(Saved entries)
_____
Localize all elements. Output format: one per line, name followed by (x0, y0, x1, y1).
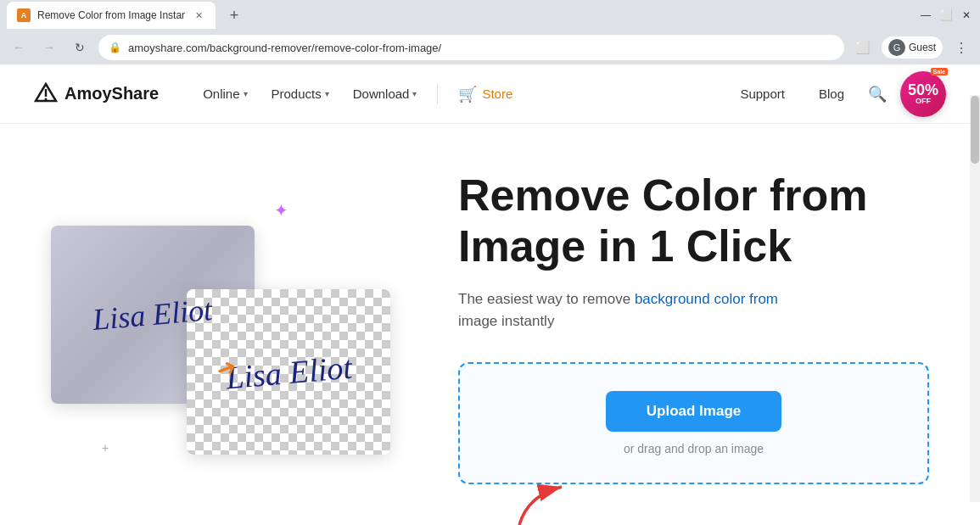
back-btn[interactable]: ← (7, 36, 31, 59)
browser-chrome: A Remove Color from Image Instar ✕ + — ⬜… (0, 0, 980, 64)
nav-support[interactable]: Support (730, 80, 795, 108)
minimize-btn[interactable]: — (919, 8, 932, 22)
profile-btn[interactable]: G Guest (882, 36, 943, 59)
main-subtitle: The easiest way to remove background col… (458, 288, 929, 332)
nav-right: Support Blog 🔍 Sale 50% OFF (730, 71, 946, 117)
profile-area: ⬜ G Guest ⋮ (851, 36, 973, 59)
products-chevron-icon: ▾ (325, 89, 329, 98)
right-content: Remove Color from Image in 1 Click The e… (458, 170, 929, 485)
scrollbar-thumb[interactable] (971, 96, 979, 164)
nav-store[interactable]: 🛒 Store (448, 78, 523, 110)
upload-image-btn[interactable]: Upload Image (606, 391, 781, 432)
nav-divider (437, 84, 438, 104)
nav-links: Online ▾ Products ▾ Download ▾ 🛒 Store (193, 78, 730, 110)
sale-percent: 50% (908, 82, 938, 98)
drag-drop-text: or drag and drop an image (624, 442, 764, 455)
url-text: amoyshare.com/background-remover/remove-… (128, 42, 834, 54)
arrow-hint-icon (511, 478, 579, 525)
logo-text: AmoyShare (64, 84, 159, 103)
extensions-btn[interactable]: ⬜ (851, 36, 875, 59)
search-btn[interactable]: 🔍 (868, 85, 887, 103)
logo-icon (34, 82, 58, 106)
tab-title: Remove Color from Image Instar (37, 9, 185, 21)
tab-close-btn[interactable]: ✕ (192, 8, 205, 22)
top-nav: AmoyShare Online ▾ Products ▾ Download ▾… (0, 64, 980, 124)
main-content: Lisa Eliot ✦ Lisa Eliot ➜ + Remove Color… (0, 124, 980, 525)
subtitle-highlight: background color from (635, 291, 778, 307)
demo-area: Lisa Eliot ✦ Lisa Eliot ➜ + (51, 192, 407, 463)
sale-off: OFF (916, 98, 931, 105)
nav-products[interactable]: Products ▾ (261, 80, 339, 108)
lock-icon: 🔒 (109, 42, 121, 53)
website-content: AmoyShare Online ▾ Products ▾ Download ▾… (0, 64, 980, 525)
download-chevron-icon: ▾ (412, 89, 417, 98)
nav-download[interactable]: Download ▾ (343, 80, 428, 108)
sale-tag: Sale (931, 68, 948, 75)
nav-online[interactable]: Online ▾ (193, 80, 257, 108)
window-controls: — ⬜ ✕ (919, 8, 973, 22)
profile-icon: G (888, 39, 905, 56)
scrollbar[interactable] (970, 95, 980, 502)
logo[interactable]: AmoyShare (34, 82, 159, 106)
profile-label: Guest (909, 42, 936, 53)
tab-favicon: A (17, 8, 31, 22)
sale-badge[interactable]: Sale 50% OFF (900, 71, 946, 117)
sparkle-bottom-icon: + (102, 441, 109, 455)
svg-point-2 (45, 98, 48, 100)
nav-blog[interactable]: Blog (809, 80, 854, 108)
address-bar: ← → ↻ 🔒 amoyshare.com/background-remover… (0, 31, 980, 64)
close-btn[interactable]: ✕ (960, 8, 973, 22)
new-tab-btn[interactable]: + (222, 3, 246, 27)
refresh-btn[interactable]: ↻ (68, 36, 92, 59)
upload-zone[interactable]: Upload Image or drag and drop an image (458, 362, 929, 484)
more-options-btn[interactable]: ⋮ (949, 36, 973, 59)
online-chevron-icon: ▾ (244, 89, 248, 98)
url-bar[interactable]: 🔒 amoyshare.com/background-remover/remov… (98, 35, 844, 60)
sparkle-top-icon: ✦ (274, 200, 288, 221)
forward-btn[interactable]: → (37, 36, 61, 59)
maximize-btn[interactable]: ⬜ (939, 8, 953, 22)
main-title: Remove Color from Image in 1 Click (458, 170, 929, 272)
browser-tab[interactable]: A Remove Color from Image Instar ✕ (7, 2, 216, 29)
store-cart-icon: 🛒 (458, 85, 477, 103)
title-bar: A Remove Color from Image Instar ✕ + — ⬜… (0, 0, 980, 31)
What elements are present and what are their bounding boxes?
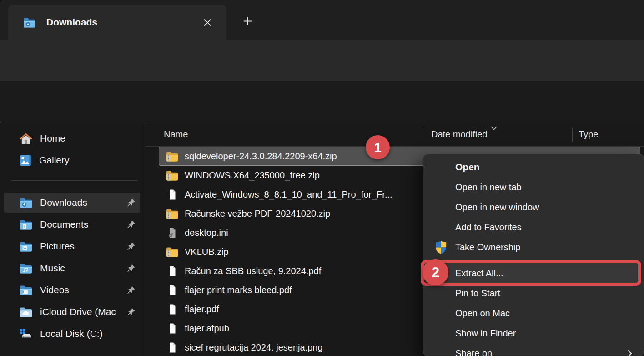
file-name: flajer.afpub [185, 323, 229, 334]
sidebar-item-label: Downloads [40, 197, 87, 208]
downloads-folder-icon [23, 17, 36, 28]
file-name: flajer print marks bleed.pdf [185, 285, 292, 295]
file-list-header: Name Date modified Type [145, 123, 644, 147]
command-toolbar: New Sort View [0, 81, 644, 122]
file-explorer-window: Downloads Downloads [0, 0, 644, 356]
document-file-icon [166, 342, 179, 353]
sidebar-item-label: Local Disk (C:) [40, 328, 103, 339]
document-file-icon [166, 323, 179, 334]
file-name: sicef regrutacija 2024. jesenja.png [185, 342, 323, 353]
zip-file-icon [166, 151, 179, 162]
column-header-type[interactable]: Type [579, 129, 598, 140]
sidebar-item-local-disk-c[interactable]: Local Disk (C:) [4, 324, 140, 344]
sidebar-item-label: Home [40, 133, 65, 144]
column-header-name[interactable]: Name [164, 129, 188, 140]
document-file-icon [166, 189, 179, 200]
navigation-bar: Downloads [0, 40, 644, 81]
document-file-icon [166, 285, 179, 296]
menu-item-label: Open on Mac [455, 308, 510, 319]
pin-icon [126, 264, 136, 273]
menu-item-open-in-new-window[interactable]: Open in new window [423, 197, 644, 217]
icloud-folder-icon [19, 306, 33, 318]
file-name: Računske vežbe PDF-20241020.zip [185, 209, 330, 219]
annotation-step-2-badge: 2 [423, 259, 448, 285]
sidebar-item-music[interactable]: Music [4, 258, 140, 278]
tab-close-icon[interactable] [199, 14, 216, 31]
menu-item-label: Pin to Start [455, 288, 500, 299]
new-tab-button[interactable] [238, 12, 257, 30]
videos-folder-icon [19, 285, 33, 296]
file-name: WINDOWS.X64_235000_free.zip [185, 170, 320, 181]
file-name: flajer.pdf [185, 304, 219, 315]
menu-item-label: Open in new window [455, 202, 539, 213]
pin-icon [126, 198, 136, 207]
pin-icon [126, 285, 136, 295]
file-name: VKLUB.zip [185, 247, 229, 257]
menu-item-open-on-mac[interactable]: Open on Mac [423, 303, 644, 323]
tab-downloads[interactable]: Downloads [8, 5, 226, 40]
tab-title: Downloads [46, 17, 97, 28]
downloads-folder-icon [19, 197, 33, 209]
sidebar-item-label: Documents [40, 219, 88, 230]
file-name: Račun za SBB usluge, 9.2024.pdf [185, 266, 321, 276]
document-file-icon [166, 265, 179, 277]
zip-file-icon [166, 208, 179, 219]
pin-icon [126, 242, 136, 251]
sidebar-separator [11, 180, 137, 181]
sidebar-item-videos[interactable]: Videos [4, 280, 140, 300]
music-folder-icon [19, 263, 33, 274]
sidebar-item-label: Pictures [40, 241, 75, 252]
sidebar-item-gallery[interactable]: Gallery [4, 150, 140, 170]
tab-bar: Downloads [0, 0, 644, 40]
file-name: desktop.ini [185, 228, 228, 238]
file-name: sqldeveloper-24.3.0.284.2209-x64.zip [185, 151, 337, 162]
sidebar-item-documents[interactable]: Documents [4, 214, 140, 234]
pin-icon [126, 220, 136, 229]
zip-file-icon [166, 246, 179, 258]
menu-item-label: Show in Finder [455, 328, 516, 339]
sidebar: Home Gallery Downloads Documents Picture… [0, 123, 145, 356]
sidebar-item-pictures[interactable]: Pictures [4, 236, 140, 256]
sort-indicator-icon [490, 124, 498, 132]
menu-item-show-in-finder[interactable]: Show in Finder [423, 323, 644, 343]
sidebar-item-icloud-drive[interactable]: iCloud Drive (Mac [4, 302, 140, 322]
sidebar-item-label: Videos [40, 285, 69, 295]
annotation-highlight-box [421, 260, 641, 286]
gallery-icon [19, 154, 32, 167]
column-separator[interactable] [572, 128, 573, 142]
column-header-date-modified[interactable]: Date modified [431, 129, 487, 140]
menu-item-take-ownership[interactable]: Take Ownership [423, 237, 644, 257]
uac-shield-icon [434, 240, 448, 254]
menu-item-label: Share on [455, 348, 492, 356]
menu-item-label: Open in new tab [455, 182, 522, 193]
menu-item-label: Take Ownership [455, 242, 520, 253]
sidebar-item-label: Music [40, 263, 65, 274]
pictures-folder-icon [19, 241, 33, 252]
annotation-step-1-badge: 1 [366, 135, 390, 159]
column-separator[interactable] [424, 128, 424, 142]
submenu-chevron-icon [627, 350, 632, 356]
menu-item-open[interactable]: Open [423, 157, 644, 177]
sidebar-item-label: iCloud Drive (Mac [40, 306, 116, 317]
sidebar-item-home[interactable]: Home [4, 128, 140, 148]
sidebar-item-label: Gallery [39, 155, 70, 166]
document-file-icon [166, 304, 179, 315]
zip-file-icon [166, 170, 179, 181]
local-disk-icon [19, 328, 33, 340]
pin-icon [126, 307, 136, 316]
context-menu: Open Open in new tab Open in new window … [423, 154, 644, 356]
sidebar-item-downloads[interactable]: Downloads [4, 193, 140, 213]
menu-item-label: Open [455, 162, 480, 173]
ini-file-icon [166, 227, 179, 239]
menu-item-add-to-favorites[interactable]: Add to Favorites [423, 217, 644, 237]
menu-item-share-on[interactable]: Share on [423, 343, 644, 356]
home-icon [19, 132, 33, 144]
menu-item-label: Add to Favorites [455, 222, 522, 233]
menu-item-pin-to-start[interactable]: Pin to Start [423, 283, 644, 303]
file-name: Activate_Windows_8_8.1_10_and_11_Pro_for… [185, 189, 392, 200]
menu-item-open-in-new-tab[interactable]: Open in new tab [423, 177, 644, 197]
documents-folder-icon [19, 219, 33, 230]
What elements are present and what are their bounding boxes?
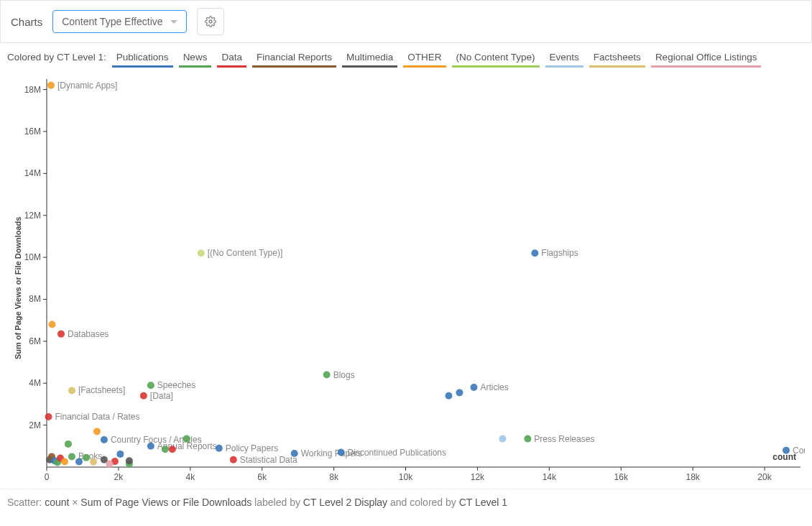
_____
WHAT YOU WILL DO:
What is needed is each line from the records with the word "Ownership" in it.

REPLY TO THE TASK:
menu-item-take-ownership[interactable]: Take Ownership [423, 237, 644, 257]
menu-item-label: Take Ownership [455, 242, 520, 253]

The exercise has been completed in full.